Page-level text extractions
============================================================

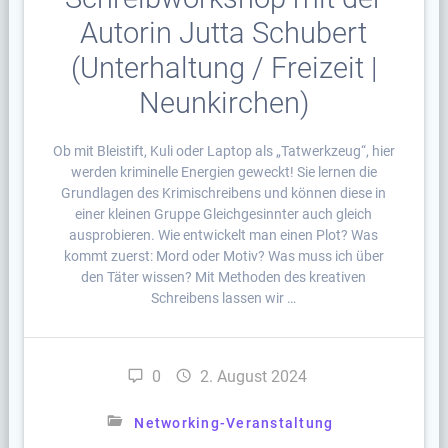
Autorin Jutta Schubert
(Unterhaltung / Freizeit |
Neunkirchen)
Ob mit Bleistift, Kuli oder Laptop als „Tatwerkzeug“, hier
werden kriminelle Energien geweckt! Sie lernen die
Grundlagen des Krimischreibens und können diese in
einer kleinen Gruppe Gleichgesinnter auch gleich
ausprobieren. Wie entwickelt man einen Plot? Was
kommt zuerst: Mord oder Motiv? Was muss ich über
den Täter wissen? Mit Methoden des kreativen
Schreibens lassen wir …
0
2. August 2024
Networking-Veranstaltung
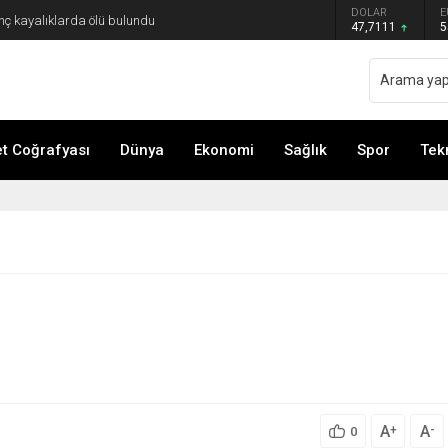
DOLAR
E
 karar
47,7111
5
 Coğrafyası
Dünya
Ekonomi
Sağlık
Spor
Tek
A
A
+
-
0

============================================================

__Problem description__:
With images excluded, write the records above out again exactly.

__Solved exercise__:
Autorin Jutta Schubert
(Unterhaltung / Freizeit |
Neunkirchen)
Ob mit Bleistift, Kuli oder Laptop als „Tatwerkzeug“, hier
werden kriminelle Energien geweckt! Sie lernen die
Grundlagen des Krimischreibens und können diese in
einer kleinen Gruppe Gleichgesinnter auch gleich
ausprobieren. Wie entwickelt man einen Plot? Was
kommt zuerst: Mord oder Motiv? Was muss ich über
den Täter wissen? Mit Methoden des kreativen
Schreibens lassen wir …
0
2. August 2024
Networking-Veranstaltung
DOLAR
E
 karar
47,7111
5
 Coğrafyası
Dünya
Ekonomi
Sağlık
Spor
Tek
A
A
+
-
0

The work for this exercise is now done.